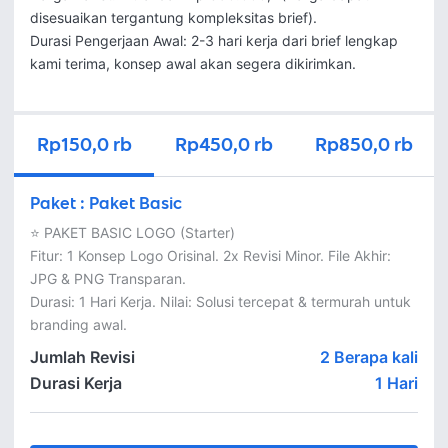
disesuaikan tergantung kompleksitas brief).

Durasi Pengerjaan Awal: 2-3 hari kerja dari brief lengkap 
kami terima, konsep awal akan segera dikirimkan.
Rp150,0 rb
Rp450,0 rb
Rp850,0 rb
Paket
:
Paket Basic
⭐️ PAKET BASIC LOGO (Starter)

Fitur: 1 Konsep Logo Orisinal. 2x Revisi Minor. File Akhir: 
JPG & PNG Transparan.

Durasi: 1 Hari Kerja. Nilai: Solusi tercepat & termurah untuk 
branding awal.
Jumlah Revisi
2 Berapa kali
Durasi Kerja
1
Hari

········

Search the entries for the word "Revisi", then list each line that holds it.

Task response:
Fitur: 1 Konsep Logo Orisinal. 2x Revisi Minor. File Akhir: 
Jumlah Revisi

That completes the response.